We find our bus back to our little village in the huge bus
terminal situation that is set outside of the city walls in Valleta. There are 2000 bus stops in Malta. You can pretty much reach anything by public
transport and it’s super cheap. Oscar’s
free and winter fee is one euro and 50 cents per person
with transfers for two hours. I want dessert at the first place we ate our first night, but there is premier league soccer going on and every place is packed, the boys can’t find a table where they can see the match and it turns out, I have two boys who could care less about being at a table with me because of the game. We try to get some extra sleep tonight, but at 1am, John and I are both awakeafter one of our adapters overheats and blows my cell phone out of it with a burning smell. So, we can’t go back to sleep for a while and have unplugged everything from the walls. But this is what I get for getting one of the universal adapters at the crazy store…..none of the others have acted this way. But my lord are we connected on this trip. There’s so much that needs to be plugged in, the laptop, the 3 cell phones, the batteries for the cameras, my fitbit so that I can keep up with our stepcounts….it’s a lot. We get
up and enjoy the balcony again, do some laundry in the sink because we need socks and Oscar needs some more pants before we get to Athens. I do some shopping around the place and we have a nice easy morning before John decides that we should take some buses to see more of the island.

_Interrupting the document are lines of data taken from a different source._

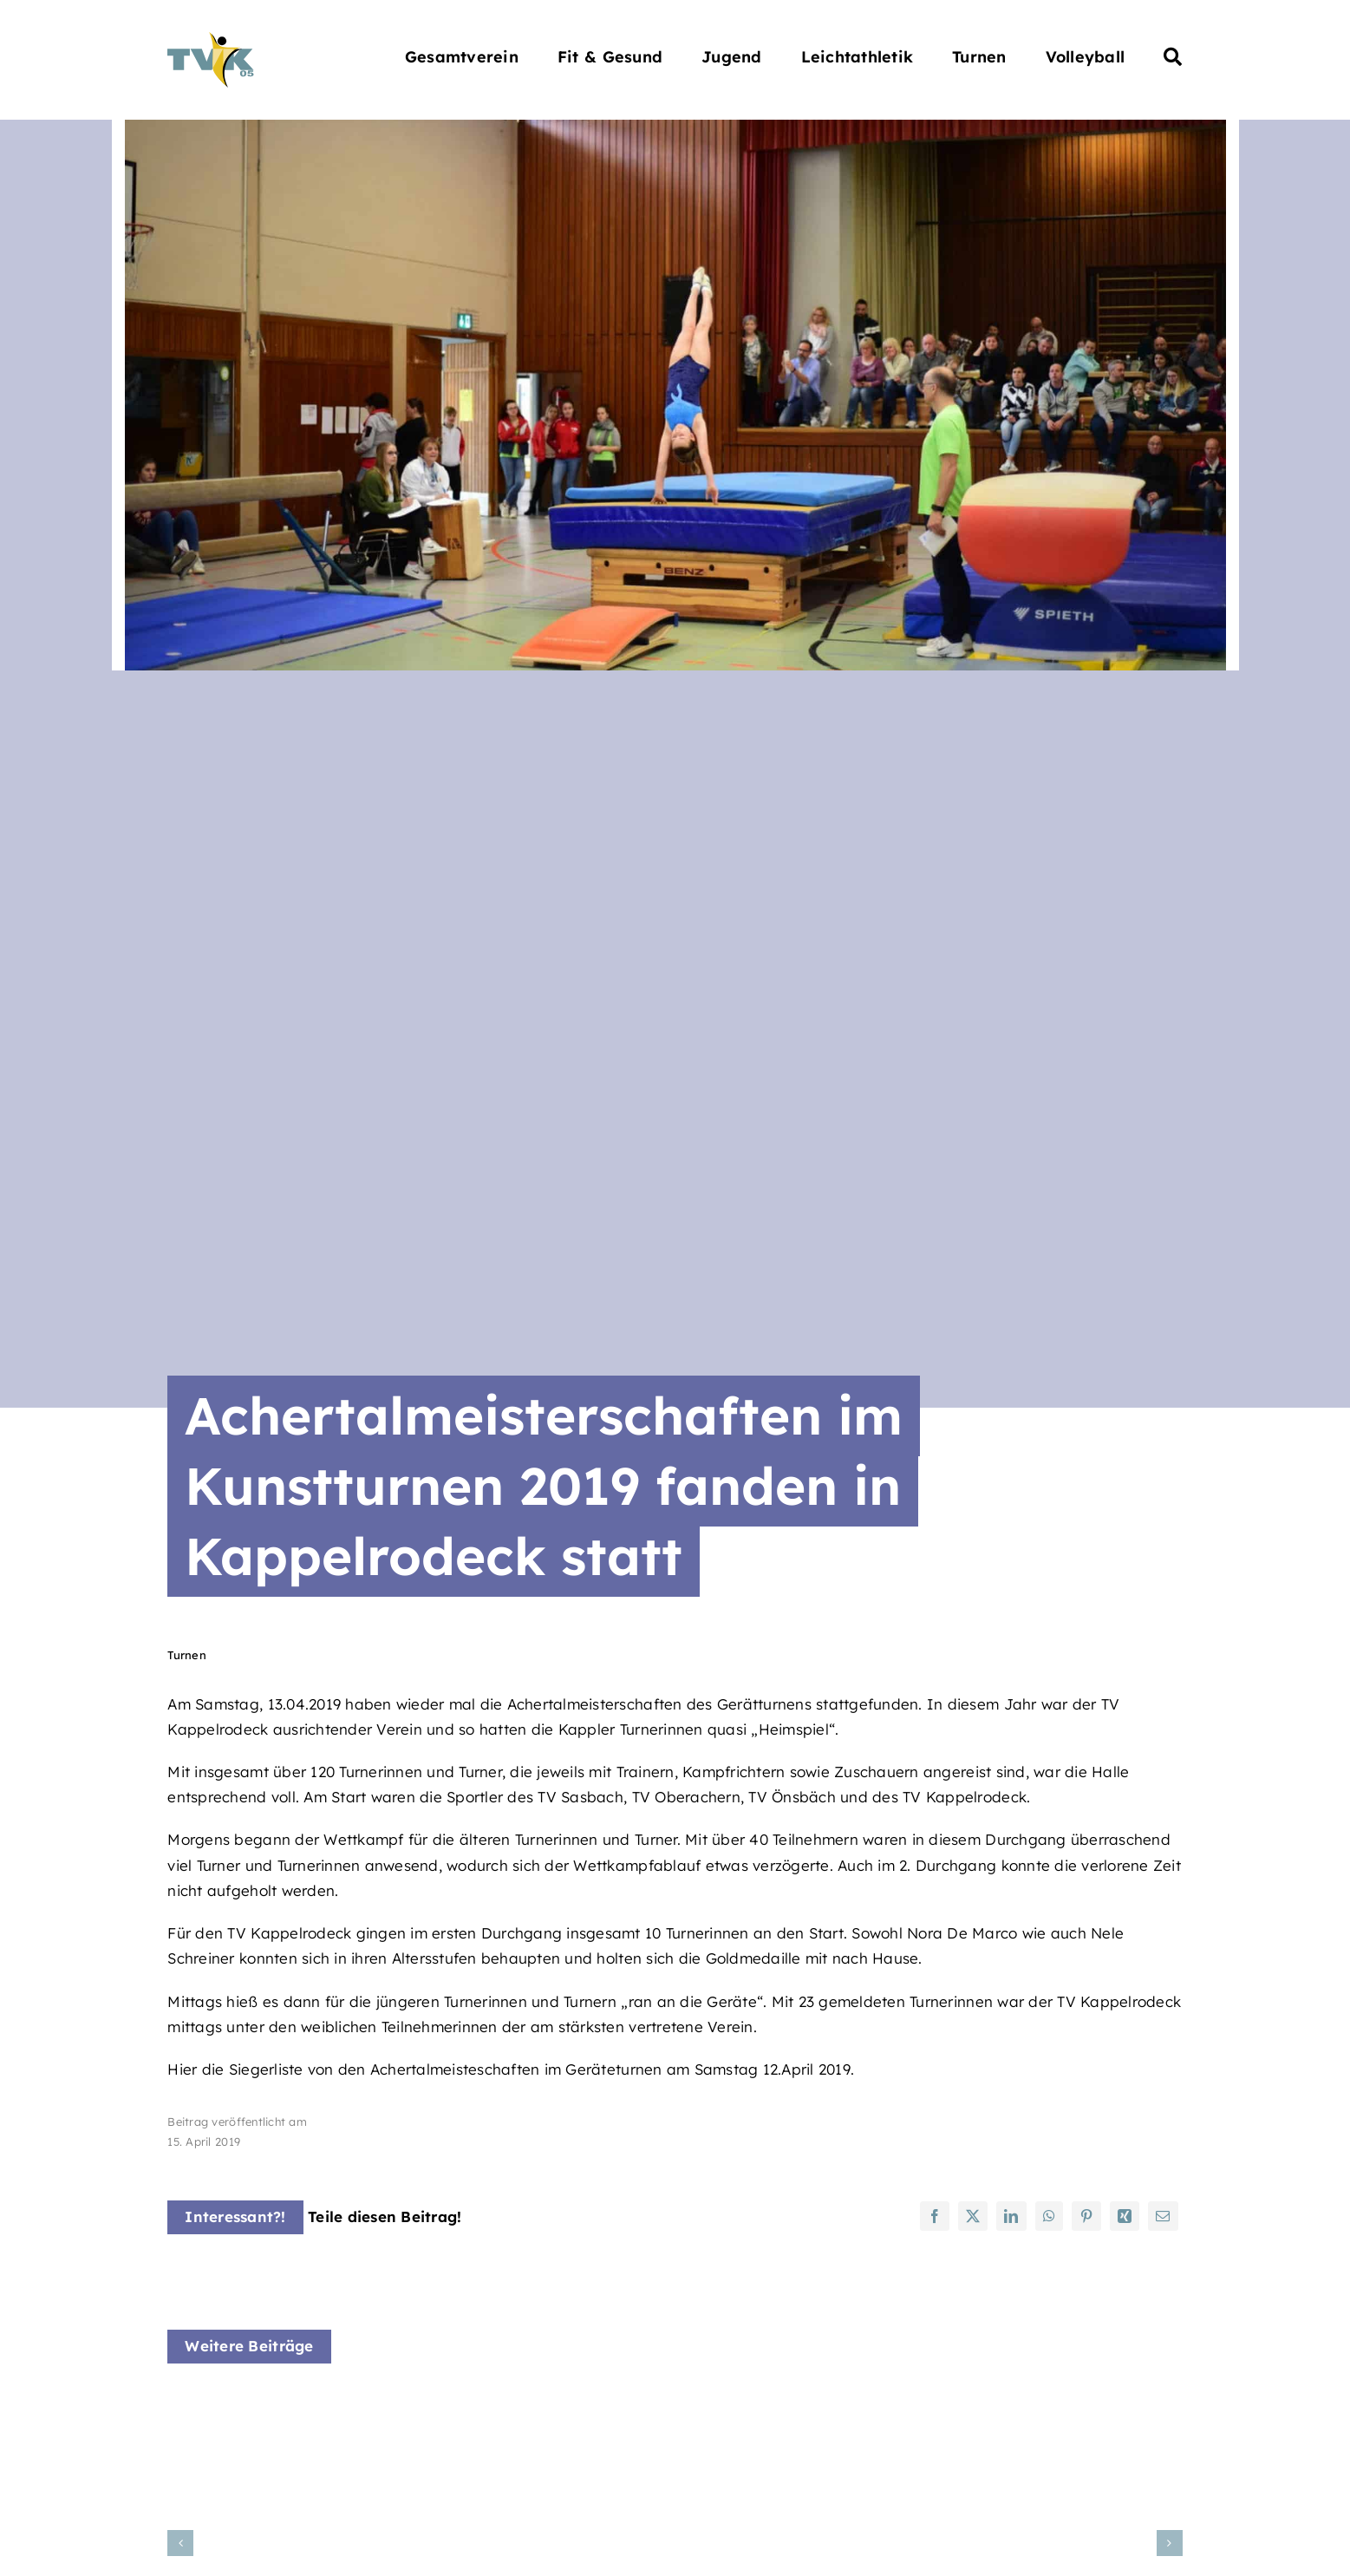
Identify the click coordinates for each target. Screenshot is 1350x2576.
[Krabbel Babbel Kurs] (323, 2405)
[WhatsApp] (1049, 2216)
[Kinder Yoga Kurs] (1026, 2405)
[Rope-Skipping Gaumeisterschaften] (674, 2405)
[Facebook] (935, 2216)
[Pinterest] (1086, 2216)
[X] (973, 2216)
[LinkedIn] (1011, 2216)
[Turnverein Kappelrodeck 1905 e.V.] (210, 39)
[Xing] (1124, 2216)
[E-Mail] (1163, 2216)
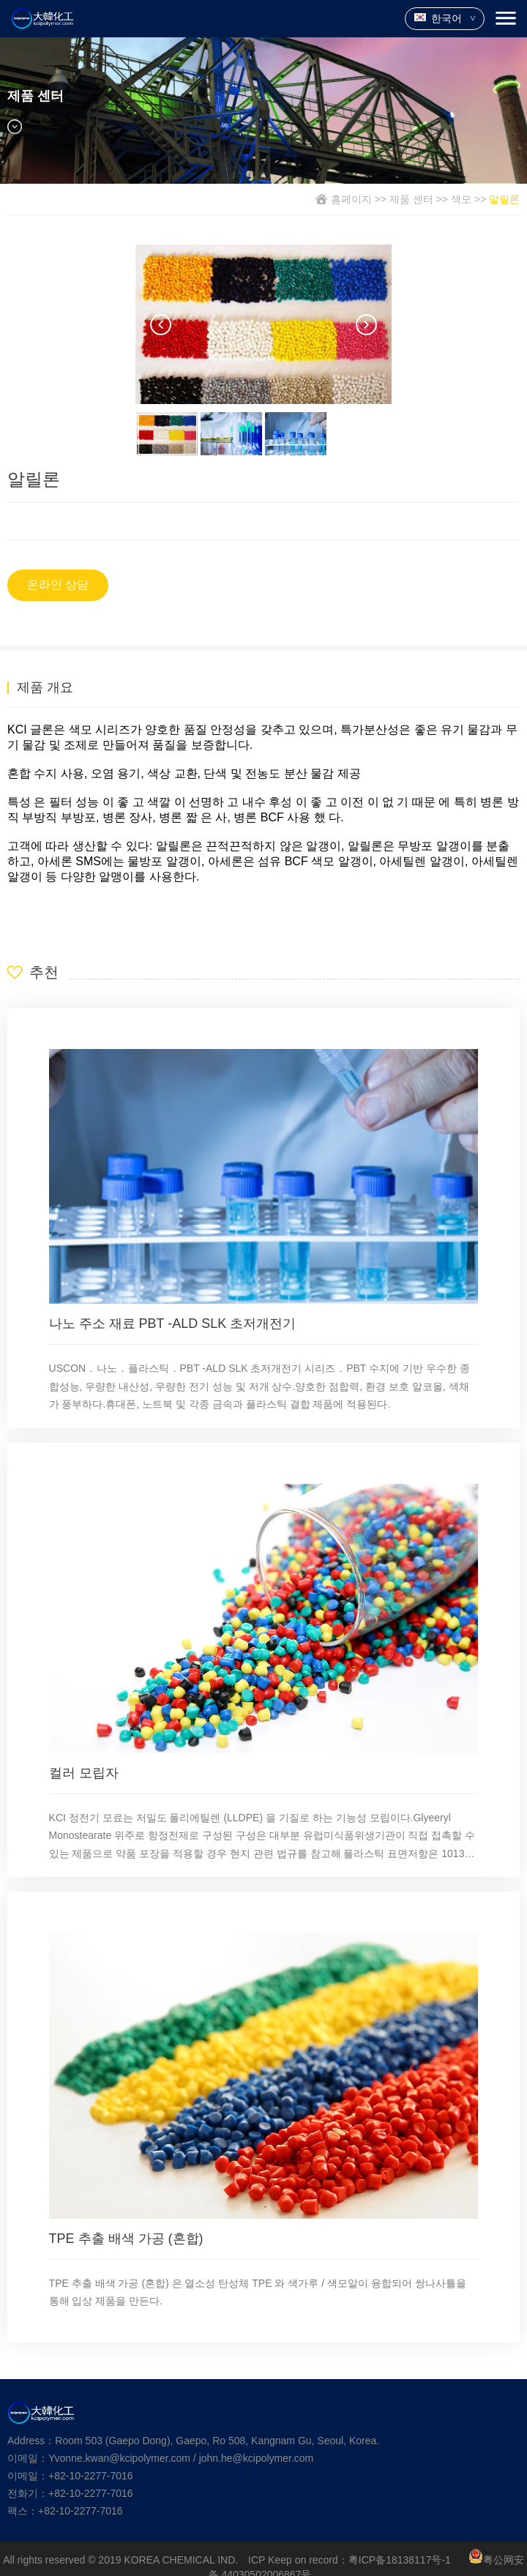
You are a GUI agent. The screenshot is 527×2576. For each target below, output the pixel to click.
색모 (461, 199)
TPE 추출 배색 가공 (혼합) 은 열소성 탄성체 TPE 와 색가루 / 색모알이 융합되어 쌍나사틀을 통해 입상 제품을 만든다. (257, 2292)
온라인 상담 (58, 584)
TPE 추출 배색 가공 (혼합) (126, 2238)
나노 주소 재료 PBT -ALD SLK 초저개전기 (172, 1323)
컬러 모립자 (84, 1773)
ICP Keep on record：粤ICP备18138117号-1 (349, 2560)
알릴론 (504, 199)
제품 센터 (411, 199)
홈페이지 (351, 199)
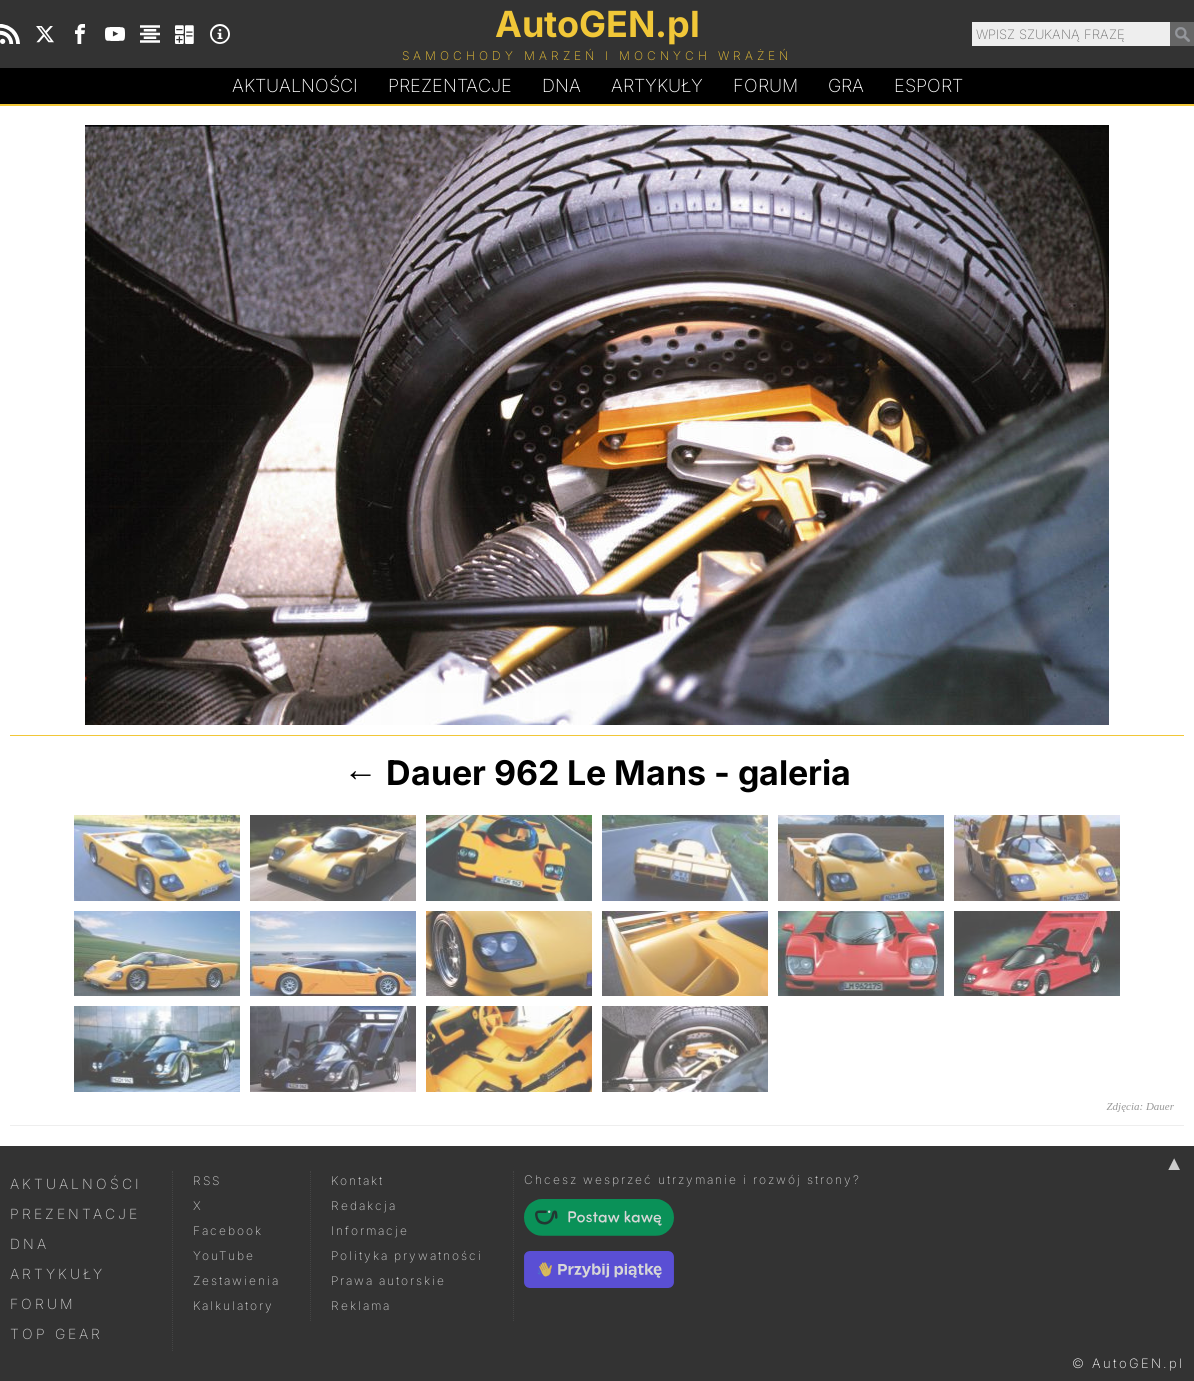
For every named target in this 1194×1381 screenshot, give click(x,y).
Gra (846, 85)
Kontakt (357, 1180)
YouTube (224, 1255)
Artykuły (657, 85)
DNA (29, 1243)
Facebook (228, 1230)
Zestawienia (236, 1280)
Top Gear (56, 1333)
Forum (765, 85)
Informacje (370, 1230)
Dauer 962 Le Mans (546, 772)
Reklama (361, 1305)
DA (561, 86)
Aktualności (295, 85)
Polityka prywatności (407, 1255)
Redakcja (364, 1205)
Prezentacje (450, 85)
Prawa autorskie (388, 1280)
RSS (207, 1180)
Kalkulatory (233, 1305)
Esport (928, 85)
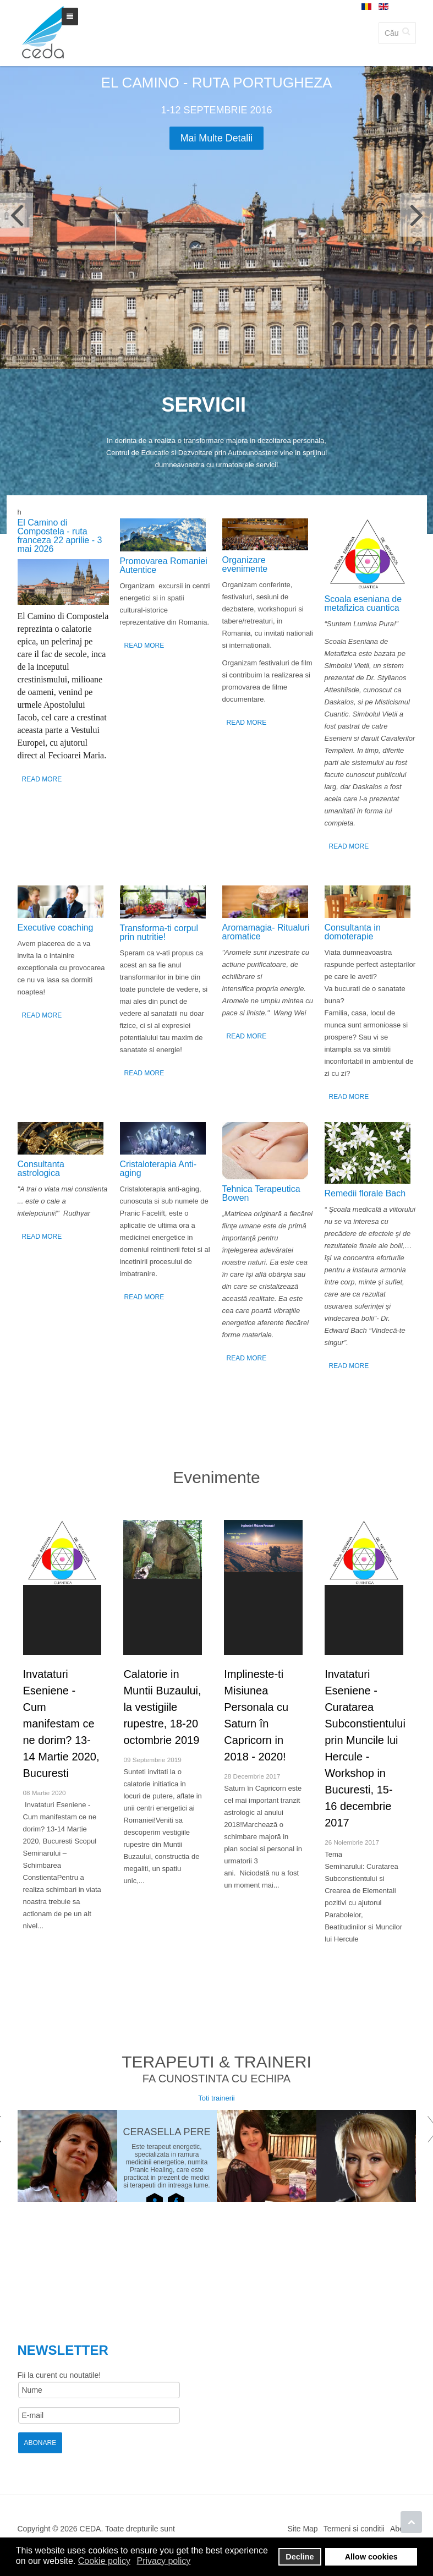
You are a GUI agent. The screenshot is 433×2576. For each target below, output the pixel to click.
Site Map (302, 2530)
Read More (42, 779)
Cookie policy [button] (104, 2561)
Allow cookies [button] (371, 2556)
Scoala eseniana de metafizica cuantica (363, 603)
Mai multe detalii (216, 138)
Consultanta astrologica (41, 1169)
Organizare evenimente (245, 564)
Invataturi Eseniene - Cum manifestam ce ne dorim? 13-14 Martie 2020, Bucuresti (61, 1723)
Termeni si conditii (354, 2530)
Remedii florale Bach (365, 1193)
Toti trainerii (216, 2100)
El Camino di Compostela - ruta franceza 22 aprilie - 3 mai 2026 (60, 536)
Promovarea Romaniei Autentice (163, 565)
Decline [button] (300, 2556)
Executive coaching (56, 927)
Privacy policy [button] (164, 2561)
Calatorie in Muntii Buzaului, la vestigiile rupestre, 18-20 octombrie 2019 (162, 1707)
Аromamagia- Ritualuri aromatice (266, 932)
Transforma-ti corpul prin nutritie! (159, 932)
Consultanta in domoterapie (353, 932)
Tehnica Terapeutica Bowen (261, 1193)
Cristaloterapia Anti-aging (158, 1169)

We get on the first bus and we decide to get off at a stop to catch a bus out to Mdina, but there appears to be no way to cross the street at Bombi stop to get the busses going the other way. You would be taking your life in your hands to cross that street and we just take two more stops up to get to the Valleta terminal and then catch a bus out to Mdina. We get to Mdina and are trying to get pictures of it from the bus window, which never works well. But the city rises out of the plain in such a way, that you have to try to capture it. We get off at the first stop that we think is a good one and it happens to be right in front of the Roman villa that I wanted to see. So, I go in there while Oscar and John walk around the city gardens. There is a Malta fun train here too and it appears to go around the walled city and out of it, so we
give in to a 5 year old who wants to ride in the train….It turns out to be a good choice because we weren’t wanting to walk this far and we get that nice picture of Mdina from a distance that we wanted on the bus. The little train is not the best for taking pictures out of either because it’s kind of bumpy, but Oscar gets to wave to people as we pass and we get to see all the things around Mdina. It’s cold and windy today and when we get off the train, we have to go warm up by entering Mdina proper and finding a cafĂ© for coffee
and a donut for Oscar. We get lost in Mdina’s twisting, turning small, alleyways, but you can’t seem to get upset about it because you know that there’s not far to go and it’s beautiful. Every house seems to have a Della Robbia ceramic at their door that is of Mary or fruit and I want one. Can you see that in Canadian Lakes, Michigan? No, not really, but it works here. We head back to Valleta to catch a bus back to our little village and this doesn’t take
as long as you would think. But we do finally see some of Malta’s rush hour and are glad that we got on the bus first because it keeps filling up and filling up with people going home from work. We head back to the place right under us because Oscar’s pizza looked so good, I want one. We have heard mainly Maltese here, some English and some Italian because this place is seen as an extension in some ways of Sicily. There is a ferry that goes there regularly and there is a ton of pasta, pizza and other amazing Italian dishes, so I’m not feeling guilty about pizza. There’s also an amazing gateau that goes with it to top off the night and the waiter remembers us. We’re starting to be remembered in this little town and everyone has been incredibly friendly to us. We spend the night preparing Oscar for the fact that he has to be a “big boy” tomorrow because we have tickets to the hypogeum where they only let 10 people in an hour and is an enclosed space where you have to be 6 or older to get in. We had to get these tickets a couple of months ago and are looking forward to this. I’m worried about him being in a tour where we can’t get out and it’s really enclosed….but it is what it is. Which is how I finally get to sleep successfully.